63% des doses administrées le sont dans les pays riches (Europe, USA et pays du Golfe) concentrant 16% de la population mondiale. Plus de 86,5 millions de doses de vaccins anti-Covid ont été administrées dans au moins 73 pays ou territoires, selon un comptage de l'AFP.

Ces annonces interviennent sur fond d'inquiétudes en Europe et ailleurs, où se répandent des variants du coronavirus plus contagieux et peut-être plus mortels, posant la question de l'efficacité des vaccins.

La France va fermer à partir de dimanche ses frontières aux pays extérieurs à l'UE, a annoncé vendredi le Premier ministre Jean Castex. Il a également annoncé la fermeture des grands centres commerciaux et le renforcement des contrôles du respect du couvre-feu en vigueur.

L'Allemagne interdit à partir de samedi les entrées sur son territoire par voie terrestre, maritime et aérienne de personnes venant de cinq pays fortement touchés par les différents variants du Covid-19: Royaume-Uni, Irlande, Brésil, Portugal et Afrique du Sud.

En Espagne, onze pensionnaires sont morts du Covid-19 au sein d'une même maison de retraite près de Madrid, un foyer de contagion qui pourrait être lié au variant britannique, selon les autorités.

Seule l'Italie s'apprêtait vendredi à annoncer un assouplissement des restrictions dans plusieurs régions (Pouilles, Sardaigne, Sicile, Ombrie et Bolzano), en dépit des mises en garde d'experts de santé.

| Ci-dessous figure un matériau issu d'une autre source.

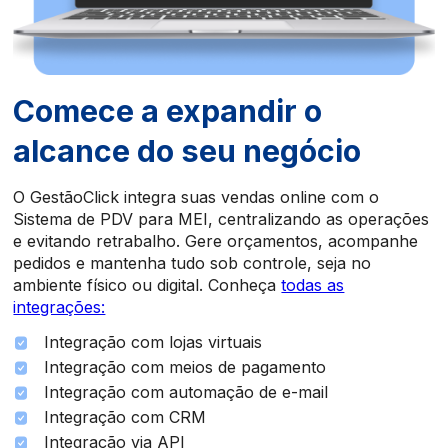
Comece a expandir o
alcance do seu negócio
O GestãoClick integra suas vendas online com o
Sistema de PDV para MEI, centralizando as operações
e evitando retrabalho. Gere orçamentos, acompanhe
pedidos e mantenha tudo sob controle, seja no
ambiente físico ou digital. Conheça
todas as
integrações:
Integração com lojas virtuais
Integração com meios de pagamento
Integração com automação de e-mail
Integração com CRM
Integração via API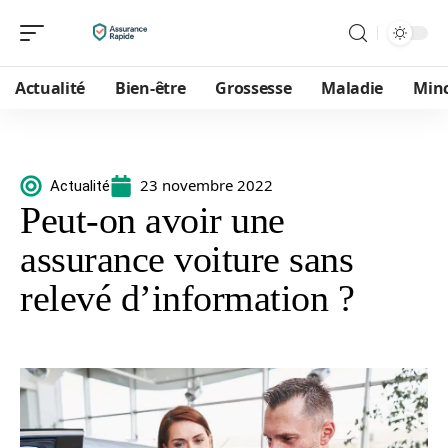
Actualité
Bien-être
Grossesse
Maladie
Min
23 novembre 2022
Actualité
Peut-on avoir une
assurance voiture sans
relevé d’information ?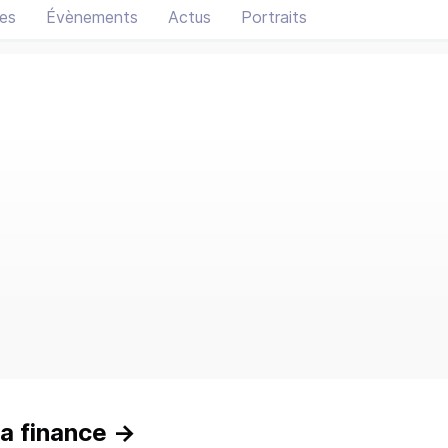
es
Évènements
Actus
Portraits
a finance
→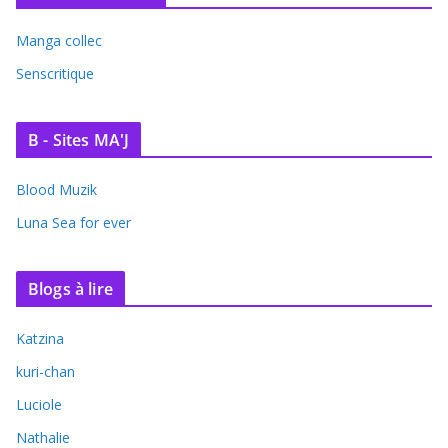
Manga collec
Senscritique
B - Sites MA'J
Blood Muzik
Luna Sea for ever
Blogs à lire
Katzina
kuri-chan
Luciole
Nathalie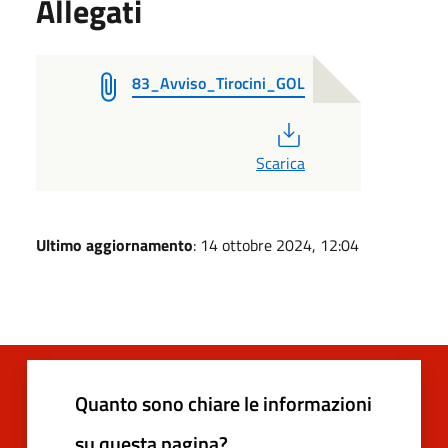
Allegati
83_Avviso_Tirocini_GOL
PDF
Scarica
Ultimo aggiornamento
: 14 ottobre 2024, 12:04
Quanto sono chiare le informazioni
su questa pagina?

Parallèlement, des experts de l'Organisation mondiale de la santé (OMS) ont entamé vendredi des investigations ultra-sensibles sur les origines de la pandémie à Wuhan, dans le centre de la Chine, où elle s'était déclarée fin 2019.

- "ingérence politique" -

Les Etats-Unis ont exigé une enquête "claire et poussée". Pékin a répliqué en rejetant toute "ingérence politique".

Dans le monde, le Covid-19 a fait au moins 2.191.865 morts et contaminé plus de 101.436.360 personnes, selon un bilan de l'AFP vendredi. Le variant britannique s'est étendu à 70 pays et le variant sud-africain à 31 pays, selon l'OMS.

La pandémie a de nouveau décéléré cette semaine dans le monde (-11%), mais les chiffres restent élevés: 564.300 nouveaux cas par jour en moyenne. Sur la seule journée de jeudi, 16.326 nouveaux décès et 589.862 nouveaux cas ont été recensés.